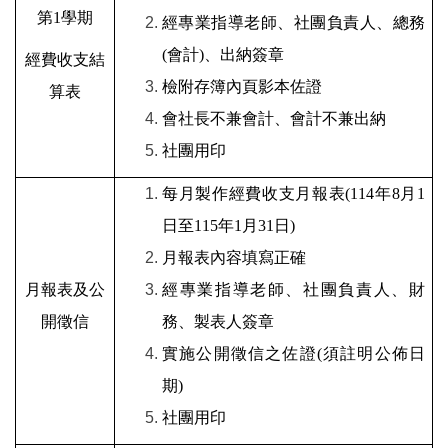
第
1
學期
經專業指導老師、社團負責人、總務
(
會計
)
、出納簽章
經費收支結
檢附存簿內頁影本佐證
算表
會社長不兼會計、會計不兼出納
社團用印
每月製作經費收支月報表
(114
年
8
月
1
日至
115
年
1
月
31
日
)
月報表內容填寫正確
月報表及公
經專業指導老師、社團負責人、財
開徵信
務、製表人簽章
實施公開徵信之佐證
(
須註明公佈日
期
)
社團用印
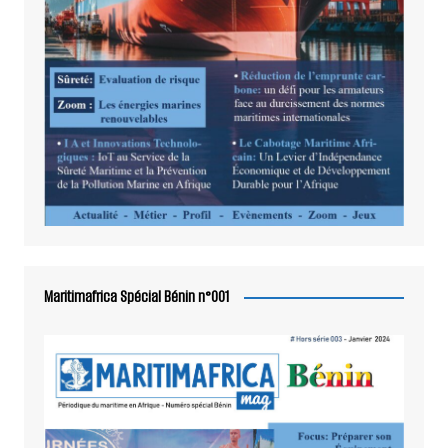
Maritimafrica Spécial Bénin n°001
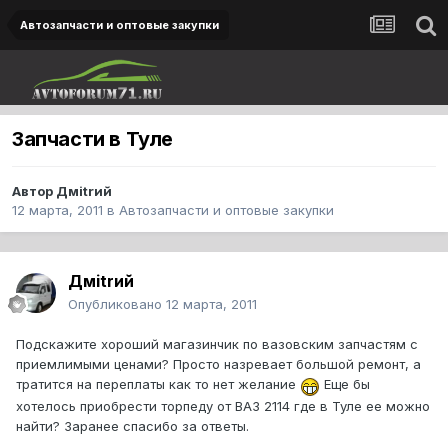
Автозапчасти и оптовые закупки
Запчасти в Туле
Автор
Дмitrий
12 марта, 2011
в
Автозапчасти и оптовые закупки
Дмitrий
Опубликовано
12 марта, 2011
Подскажите хороший магазинчик по вазовским запчастям с
приемлимыми ценами? Просто назревает большой ремонт, а
тратится на переплаты как то нет желание
Еще бы
хотелось приобрести торпеду от ВАЗ 2114 где в Туле ее можно
найти? Заранее спасибо за ответы.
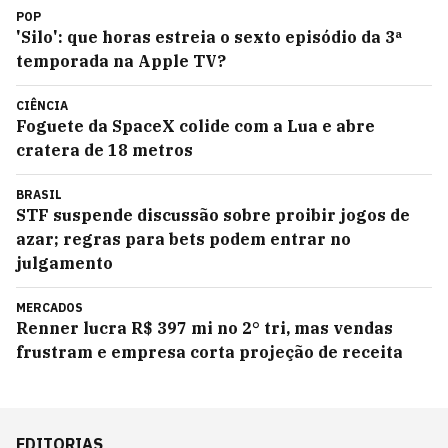
POP
'Silo': que horas estreia o sexto episódio da 3ª
temporada na Apple TV?
CIÊNCIA
Foguete da SpaceX colide com a Lua e abre
cratera de 18 metros
BRASIL
STF suspende discussão sobre proibir jogos de
azar; regras para bets podem entrar no
julgamento
MERCADOS
Renner lucra R$ 397 mi no 2° tri, mas vendas
frustram e empresa corta projeção de receita
EDITORIAS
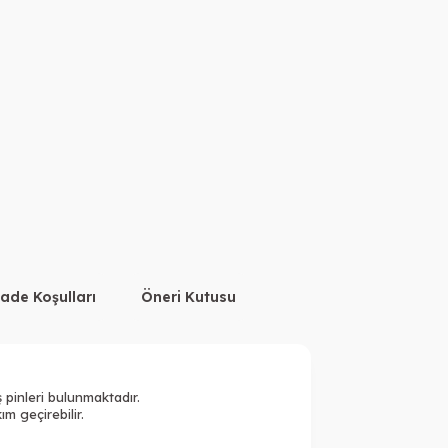
İade Koşulları
Öneri Kutusu
ş pinleri bulunmaktadır.
m geçirebilir.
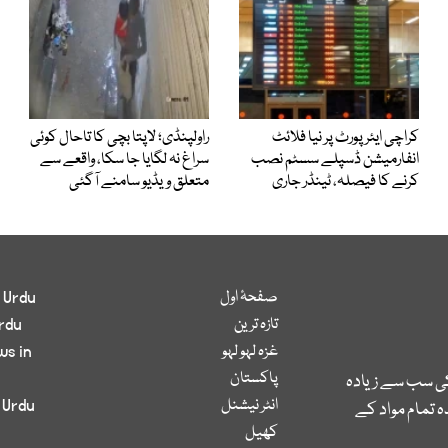
کراچی ایئرپورٹ پر نیا فلائٹ
راولپنڈی؛ لاپتا بچی کا تاحال کوئی
انفارمیشن ڈسپلے سسٹم نصب
سراغ نہ لگایا جا سکا، واقعے سے
کرنے کا فیصلہ، ٹینڈر جاری
متعلق ویڈیو سامنے آگئی
صفحۂ اول
 Urdu
تازہ ترین
rdu
غزہ لہو لہو
ws in
پاکستان
کی سب سے زیادہ
انٹر نیشنل
 Urdu
 تمام مواد کے
کھیل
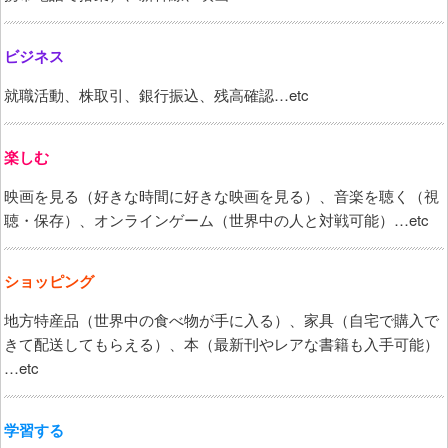
ビジネス
就職活動、株取引、銀行振込、残高確認…etc
楽しむ
映画を見る（好きな時間に好きな映画を見る）、音楽を聴く（視
聴・保存）、オンラインゲーム（世界中の人と対戦可能）…etc
ショッピング
地方特産品（世界中の食べ物が手に入る）、家具（自宅で購入で
きて配送してもらえる）、本（最新刊やレアな書籍も入手可能）
…etc
学習する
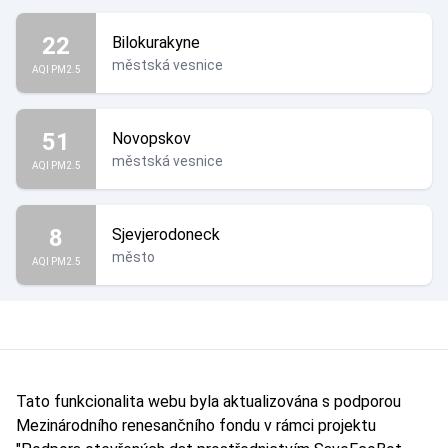
22
Bilokurakyne
městská vesnice
AQI PM2.5
51
Novopskov
městská vesnice
AQI PM2.5
8
Sjevjerodoneck
město
AQI PM2.5
Tato funkcionalita webu byla aktualizována s podporou
Mezinárodního renesančního fondu v rámci projektu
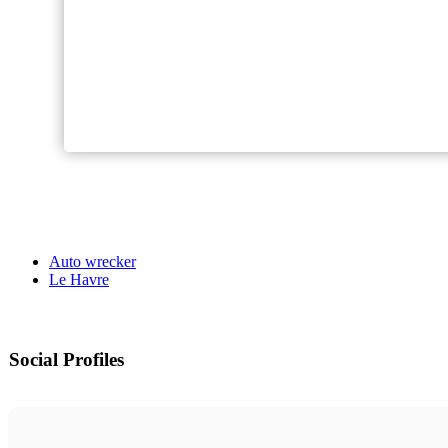
Auto wrecker
Le Havre
Social Profiles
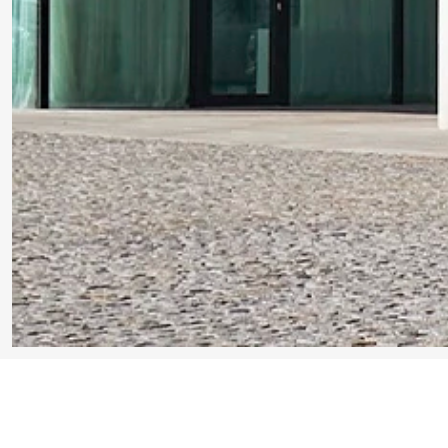
Vila Sidonius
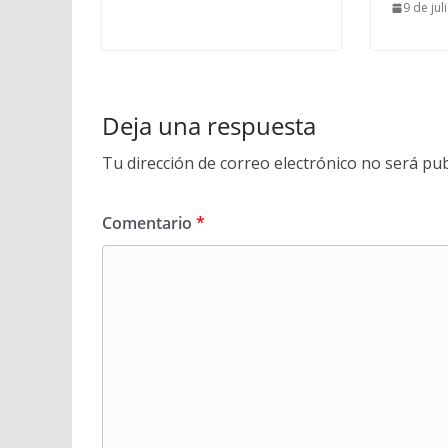
9 de jul
Deja una respuesta
Tu dirección de correo electrónico no será pub
Comentario
*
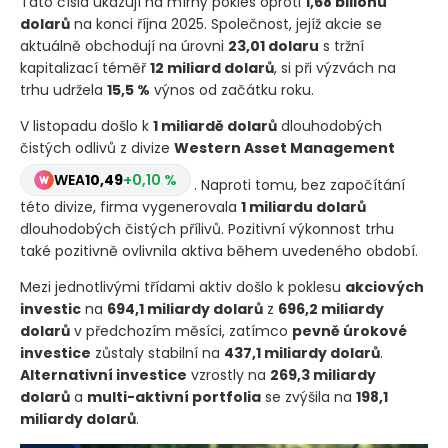
Tato čísla ukazují na mírný pokles oproti
1,68 bilionu
dolarů
na konci října 2025. Společnost, jejíž akcie se
aktuálně obchodují na úrovni
23,01 dolaru
s tržní
kapitalizací téměř
12 miliard dolarů
, si při výzvách na
trhu udržela
15,5 %
výnos od začátku roku.
V listopadu došlo k
1 miliardě dolarů
dlouhodobých
čistých odlivů z divize
Western Asset Management
WEA
10,49
+0,10 %
. Naproti tomu, bez započítání
této divize, firma vygenerovala
1 miliardu dolarů
dlouhodobých čistých přílivů. Pozitivní výkonnost trhu
také pozitivně ovlivnila aktiva během uvedeného období.
Mezi jednotlivými třídami aktiv došlo k poklesu
akciových
investic
na
694,1 miliardy dolarů
z
696,2 miliardy
dolarů
v předchozím měsíci, zatímco
pevně úrokové
investice
zůstaly stabilní na
437,1 miliardy dolarů
.
Alternativní investice
vzrostly na
269,3 miliardy
dolarů
a
multi-aktivní portfolia
se zvýšila na
198,1
miliardy dolarů
.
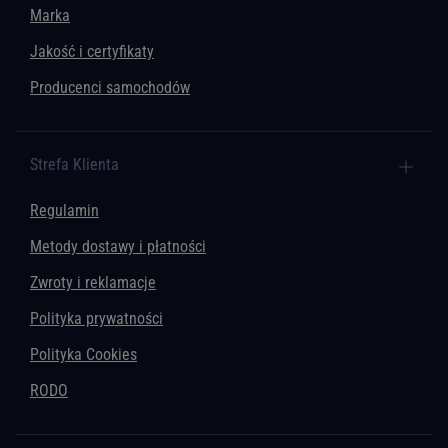
Marka
Jakość i certyfikaty
Producenci samochodów
Strefa Klienta
Regulamin
Metody dostawy i płatności
Zwroty i reklamacje
Polityka prywatności
Polityka Cookies
RODO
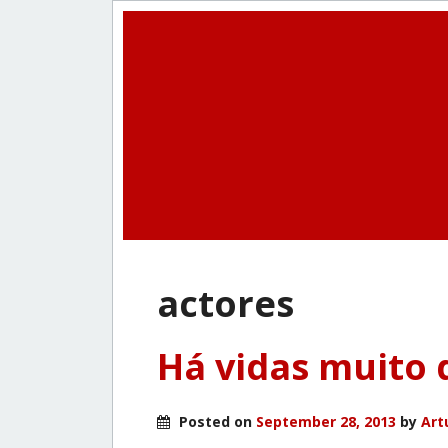
actores
Há vidas muito d
Posted on
September 28, 2013
by
Art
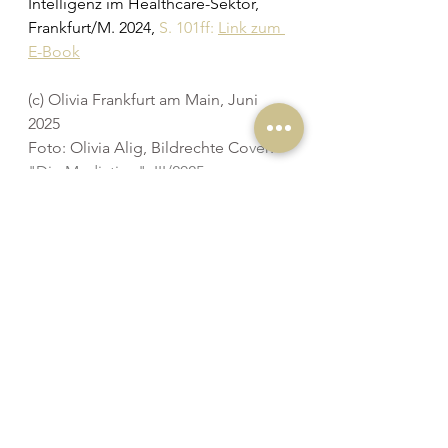
Intelligenz im Healthcare-Sektor, 
Frankfurt/M. 2024, 
S. 101ff: 
Link zum 
E-Book
(c) Olivia Frankfurt am Main, Juni 
2025
Foto: Olivia Alig, Bildrechte Co
ver: 
"Die Mediation", III/2025
Alle ansehen
Aktuelle Beiträge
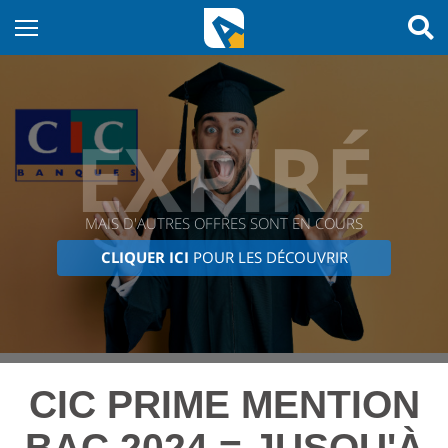
EXPIRÉ
MAIS D'AUTRES OFFRES SONT EN COURS
CLIQUER ICI
POUR LES DÉCOUVRIR
CIC PRIME MENTION
BAC 2024 = JUSQU'À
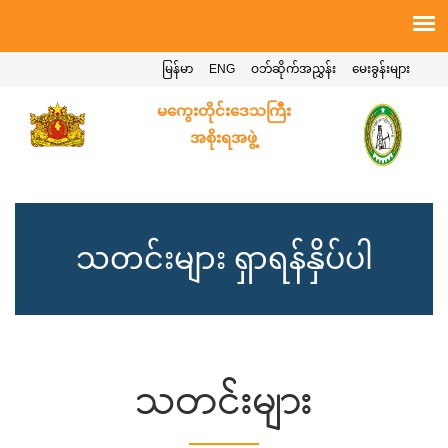
မြန်မာ
ENG
ဝဘ်ဆိုက်အညွှန်း
မေးခွန်းများ
မကွေးတိုင်းဒေသကြီး
အစိုးရအဖွဲ့
သတင်းများ ရှာရန်နှိပ်ပါ
သတင်းများ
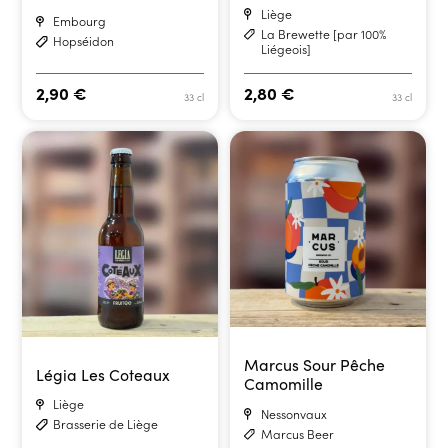
Liège
Embourg
La Brewette [par 100%
Hopséidon
Liégeois]
2,90
€
2,80
€
33 cl
33 cl
Marcus Sour Pêche
Légia Les Coteaux
Camomille
Liège
Nessonvaux
Brasserie de Liège
Marcus Beer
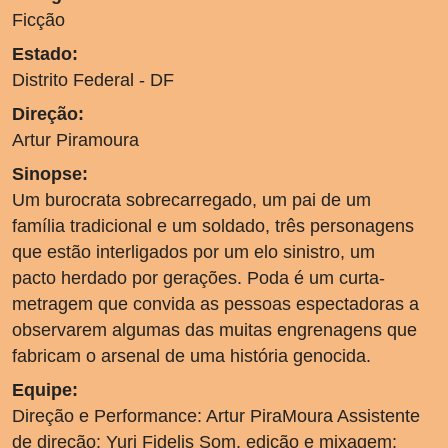
Ficção
Estado:
Distrito Federal - DF
Direção:
Artur Piramoura
Sinopse:
Um burocrata sobrecarregado, um pai de um
família tradicional e um soldado, três personagens
que estão interligados por um elo sinistro, um
pacto herdado por gerações. Poda é um curta-
metragem que convida as pessoas espectadoras a
observarem algumas das muitas engrenagens que
fabricam o arsenal de uma história genocida.
Equipe:
Direção e Performance: Artur PiraMoura Assistente
de direção: Yuri Fidelis Som, edição e mixagem:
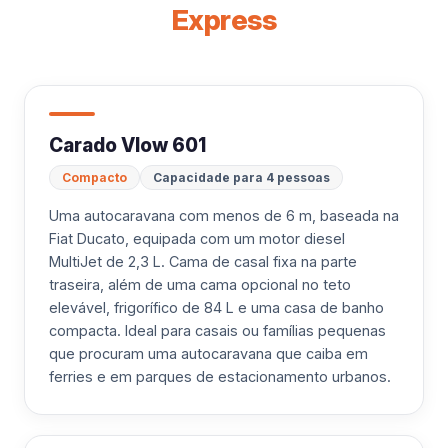
Express
Carado Vlow 601
Compacto
Capacidade para 4 pessoas
Uma autocaravana com menos de 6 m, baseada na
Fiat Ducato, equipada com um motor diesel
MultiJet de 2,3 L. Cama de casal fixa na parte
traseira, além de uma cama opcional no teto
elevável, frigorífico de 84 L e uma casa de banho
compacta. Ideal para casais ou famílias pequenas
que procuram uma autocaravana que caiba em
ferries e em parques de estacionamento urbanos.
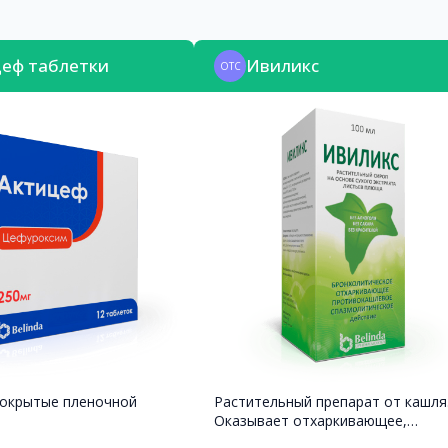
еф таблетки
Ивиликс
OTC
покрытые пленочной
Растительный препарат от кашля
Оказывает отхаркивающее,
муколитическое и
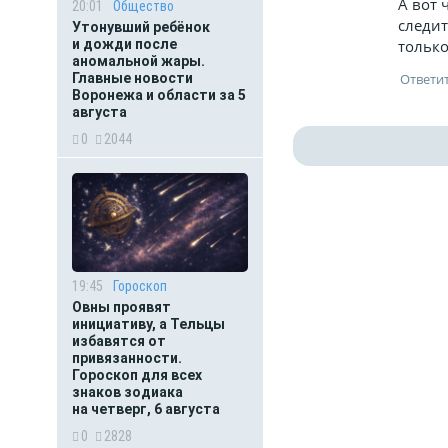
А вот 
20:01
Общество
следит
Утонувший ребёнок
тольк
и дожди после
аномальной жары.
Главные новости
Воронежа и области за 5
августа
0
2044
19:45
Гороскоп
Овны проявят
инициативу, а Тельцы
избавятся от
привязанности.
Гороскоп для всех
знаков зодиака
на четверг, 6 августа
0
2828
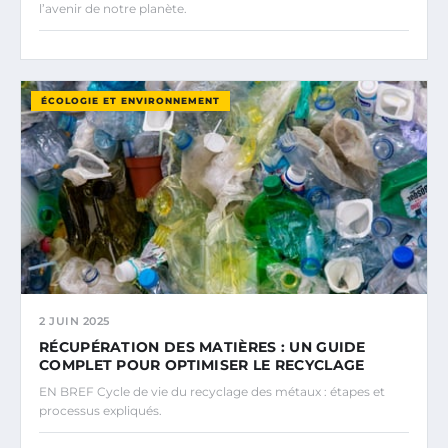
l’avenir de notre planète.
ÉCOLOGIE ET ENVIRONNEMENT
2 JUIN 2025
RÉCUPÉRATION DES MATIÈRES : UN GUIDE
COMPLET POUR OPTIMISER LE RECYCLAGE
EN BREF Cycle de vie du recyclage des métaux : étapes et
processus expliqués.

* * *

(PROBLEM) Each line of the listing must be restated word for word, and the pictures left out.

(FINISHED EXERCISE)
第
1
學期
經專業指導老師、社團負責人、總務
(
會計
)
、出納簽章
經費收支結
檢附存簿內頁影本佐證
算表
會社長不兼會計、會計不兼出納
社團用印
每月製作經費收支月報表
(114
年
8
月
1
日至
115
年
1
月
31
日
)
月報表內容填寫正確
月報表及公
經專業指導老師、社團負責人、財
開徵信
務、製表人簽章
實施公開徵信之佐證
(
須註明公佈日
期
)
社團用印
Maritimafrica Spécial Bénin n°001
Автозапчасти и оптовые закупки
Запчасти в Туле
Автор
Дмitrий
12 марта, 2011
в
Автозапчасти и оптовые закупки
Дмitrий
Опубликовано
12 марта, 2011
Подскажите хороший магазинчик по вазовским запчастям с
приемлимыми ценами? Просто назревает большой ремонт, а
тратится на переплаты как то нет желание
Еще бы
хотелось приобрести торпеду от ВАЗ 2114 где в Туле ее можно
найти? Заранее спасибо за ответы.
POP
'Silo': que horas estreia o sexto episódio da 3ª
temporada na Apple TV?
CIÊNCIA
Foguete da SpaceX colide com a Lua e abre
cratera de 18 metros
BRASIL
STF suspende discussão sobre proibir jogos de
azar; regras para bets podem entrar no
julgamento
MERCADOS
Renner lucra R$ 397 mi no 2° tri, mas vendas
frustram e empresa corta projeção de receita
EDITORIAS
İade Koşulları
Öneri Kutusu
ş pinleri bulunmaktadır.
m geçirebilir.
کراچی ایئرپورٹ پر نیا فلائٹ
راولپنڈی؛ لاپتا بچی کا تاحال کوئی
انفارمیشن ڈسپلے سسٹم نصب
سراغ نہ لگایا جا سکا، واقعے سے
کرنے کا فیصلہ، ٹینڈر جاری
متعلق ویڈیو سامنے آگئی
صفحۂ اول
 Urdu
تازہ ترین
rdu
غزہ لہو لہو
ws in
پاکستان
کی سب سے زیادہ
انٹر نیشنل
 Urdu
 تمام مواد کے
کھیل
ビジネス
就職活動、株取引、銀行振込、残高確認…etc
楽しむ
映画を見る（好きな時間に好きな映画を見る）、音楽を聴く（視
聴・保存）、オンラインゲーム（世界中の人と対戦可能）…etc
ショッピング
地方特産品（世界中の食べ物が手に入る）、家具（自宅で購入で
きて配送してもらえる）、本（最新刊やレアな書籍も入手可能）
…etc
学習する
22
Bilokurakyne
městská vesnice
AQI PM2.5
51
Novopskov
městská vesnice
AQI PM2.5
8
Sjevjerodoneck
město
AQI PM2.5
Tato funkcionalita webu byla aktualizována s podporou
Mezinárodního renesančního fondu v rámci projektu
Auto wrecker
Le Havre
Social Profiles
Vila Sidonius
9 de jul
Deja una respuesta
Tu dirección de correo electrónico no será pub
Comentario
*
Tato čísla ukazují na mírný pokles oproti
1,68 bilionu
dolarů
na konci října 2025. Společnost, jejíž akcie se
aktuálně obchodují na úrovni
23,01 dolaru
s tržní
kapitalizací téměř
12 miliard dolarů
, si při výzvách na
trhu udržela
15,5 %
výnos od začátku roku.
V listopadu došlo k
1 miliardě dolarů
dlouhodobých
čistých odlivů z divize
Western Asset Management
WEA
10,49
+0,10 %
. Naproti tomu, bez započítání
této divize, firma vygenerovala
1 miliardu dolarů
dlouhodobých čistých přílivů. Pozitivní výkonnost trhu
také pozitivně ovlivnila aktiva během uvedeného období.
Mezi jednotlivými třídami aktiv došlo k poklesu
akciových
investic
na
694,1 miliardy dolarů
z
696,2 miliardy
dolarů
v předchozím měsíci, zatímco
pevně úrokové
investice
zůstaly stabilní na
437,1 miliardy dolarů
.
Alternativní investice
vzrostly na
269,3 miliardy
dolarů
a
multi-aktivní portfolia
se zvýšila na
198,1
miliardy dolarů
.
Marka
Jakość i certyfikaty
Producenci samochodów
Strefa Klienta
Regulamin
Metody dostawy i płatności
Zwroty i reklamacje
Polityka prywatności
Polityka Cookies
RODO
actores
Há vidas muito d
Posted on
September 28, 2013
by
Art
Intelligenz im Healthcare-Sektor, 
Frankfurt/M. 2024, 
S. 101ff: 
Link zum 
E-Book
(c) Olivia Frankfurt am Main, Juni 
2025
Foto: Olivia Alig, Bildrechte Co
ver: 
"Die Mediation", III/2025
Alle ansehen
Aktuelle Beiträge
EXPIRÉ
MAIS D'AUTRES OFFRES SONT EN COURS
CLIQUER ICI
POUR LES DÉCOUVRIR
CIC PRIME MENTION
BAC 2024 = JUSQU'À
မြန်မာ
ENG
ဝဘ်ဆိုက်အညွှန်း
မေးခွန်းများ
မကွေးတိုင်းဒေသကြီး
အစိုးရအဖွဲ့
သတင်းများ ရှာရန်နှိပ်ပါ
သတင်းများ
Liège
Embourg
La Brewette [par 100%
Hopséidon
Liégeois]
2,90
€
2,80
€
33 cl
33 cl
Marcus Sour Pêche
Légia Les Coteaux
Camomille
Liège
Nessonvaux
Brasserie de Liège
Marcus Beer
Ficção
Estado:
Distrito Federal - DF
Direção:
Artur Piramoura
Sinopse:
Um burocrata sobrecarregado, um pai de um
família tradicional e um soldado, três personagens
que estão interligados por um elo sinistro, um
pacto herdado por gerações. Poda é um curta-
metragem que convida as pessoas espectadoras a
observarem algumas das muitas engrenagens que
fabricam o arsenal de uma história genocida.
Equipe:
Direção e Performance: Artur PiraMoura Assistente
de direção: Yuri Fidelis Som, edição e mixagem:
Express
Carado Vlow 601
Compacto
Capacidade para 4 pessoas
Uma autocaravana com menos de 6 m, baseada na
Fiat Ducato, equipada com um motor diesel
MultiJet de 2,3 L. Cama de casal fixa na parte
traseira, além de uma cama opcional no teto
elevável, frigorífico de 84 L e uma casa de banho
compacta. Ideal para casais ou famílias pequenas
que procuram uma autocaravana que caiba em
ferries e em parques de estacionamento urbanos.
еф таблетки
Ивиликс
OTC
покрытые пленочной
Растительный препарат от кашля
Оказывает отхаркивающее,
муколитическое и
А вот 
20:01
Общество
следит
Утонувший ребёнок
тольк
и дожди после
аномальной жары.
Главные новости
Воронежа и области за 5
августа
0
2044
19:45
Гороскоп
Овны проявят
инициативу, а Тельцы
избавятся от
привязанности.
Гороскоп для всех
знаков зодиака
на четверг, 6 августа
0
2828
l’avenir de notre planète.
ÉCOLOGIE ET ENVIRONNEMENT
2 JUIN 2025
RÉCUPÉRATION DES MATIÈRES : UN GUIDE
COMPLET POUR OPTIMISER LE RECYCLAGE
EN BREF Cycle de vie du recyclage des métaux : étapes et
processus expliqués.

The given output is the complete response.